An environmentally friendly processing method that uses and recycles nitric acid could unlock 70 per cent of the world’s nickel supply.

Full-scale testing of the process has commenced at a A$3.5 million pilot plant at CSIRO in Perth. The process, developed by Sydney-based company Direct Nickel, could deliver a huge boost to the global nickel industry by making millions of tonnes of untapped nickel laterite reserves economically viable to mine.

Russell Debney, Managing Director and CEO of Direct Nickel, says with the increasing demand for nickel, which is a key component of stainless steel, the future of the world’s supply lies in laterites.

“Many of these reserves remain untapped due to the difficulty and expense of extracting the nickel. Technical difficulties and the high costs of existing processing methods are massive and continuing roadblocks,” Mr Debney said.

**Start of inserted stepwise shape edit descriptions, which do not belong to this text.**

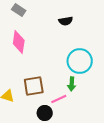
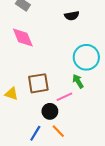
pink diamond: (19, 42) -> (23, 38), turned -30
green arrow: (72, 84) -> (78, 81), turned 144

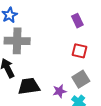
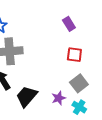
black trapezoid: (29, 86) -> (27, 96), turned -35

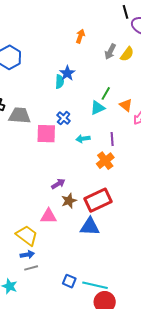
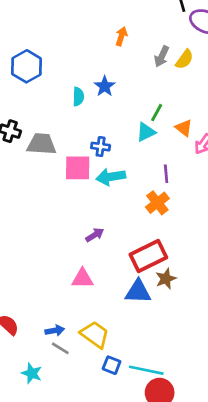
cyan semicircle: (60, 82) -> (78, 97), moved
blue cross: (64, 118) -> (101, 147), turned -32
cyan arrow: (83, 139) -> (111, 177), moved, size x1.5
brown star: (69, 201) -> (166, 279), moved
yellow trapezoid: (27, 235) -> (95, 334), moved
gray line: (31, 268) -> (60, 348), turned 48

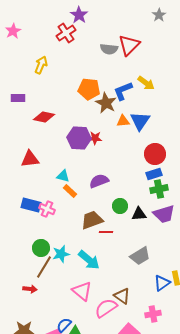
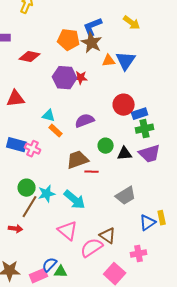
orange pentagon: (89, 89) -> (69, 40), moved
blue L-shape: (123, 91) -> (93, 27), moved
red circle: (155, 154) -> (124, 105), moved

“There is a desperate need for a solution to the laterite processing problem that is threatening world supply. Other forms of nickel reserves, such as sulphides, are running out and there are few new discoveries.”

Traditional processing techniques use large quantities of sulphuric acid at high temperatures and pressures, resulting in expensive treatment and disposal of chemical waste.

“This process has the potential to revolutionise the global industry. Australia has an abundance of nickel laterites, so it would provide a significant boost to our economy.”

Dr Dave Robinson, CSIRO mineral processing research leader

Dr Dave Robinson, leader of mineral processing research at CSIRO, says the new process uses nitric acid, over 95 per cent of which can be recycled and reused making it more environmentally friendly and lower in cost.

“This process has the potential to revolutionise the global industry. Australia has an abundance of nickel laterites, so it would provide a significant boost to our economy,” Dr Robinson said.

“We have been working in partnership with Direct Nickel for over three years and the pilot plant is an important step in understanding the process. It will provide the engineering data to validate our technical and economic predictions.”

Mr Debney said the set up and operating costs are less than half those of existing processes, and their process is more efficient in extracting the nickel from the laterite ores.  It is also believed to be the first process capable of treating all laterite ores, which are inherently difficult to process.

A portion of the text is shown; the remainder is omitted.